▶ ASSIGNMENT
From the line that includes "Oceny produktu" to the last line of the data, quote each line precisely; both boundary lines belong in the answer.
[Opening DATASET EXTRACT section]
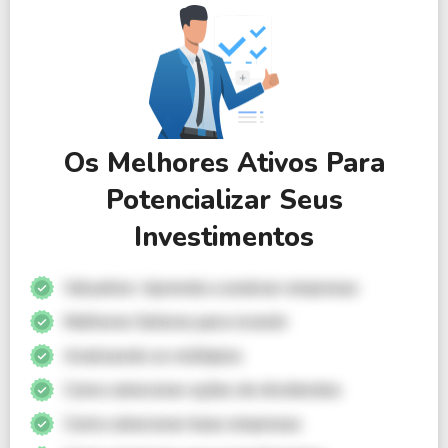
Os Melhores Ativos Para
Potencializar Seus
Investimentos
Valuation: Aprenda a analisar empresas
Melhores Setores para investir
Analisando os múltiplos
Como selecionar ações de dividendos
Como selecionar boas empresas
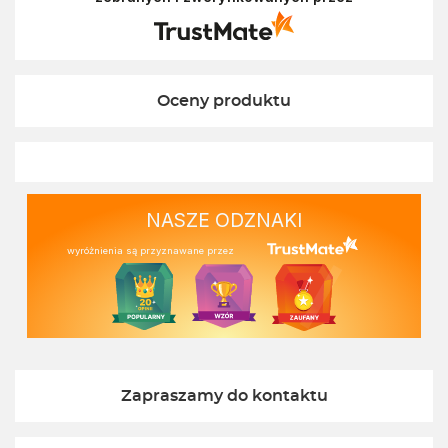
Ekofabryce. Mamy nadzieję, że do nas wrócisz :)
Pozdrawiamy
Oceny produktu
NASZE ODZNAKI
wyróżnienia są przyznawane przez
Zapraszamy do kontaktu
[Closing DATASET EXTRACT section]
▶ YOUR SOLUTION
Oceny produktu
NASZE ODZNAKI
wyróżnienia są przyznawane przez
Zapraszamy do kontaktu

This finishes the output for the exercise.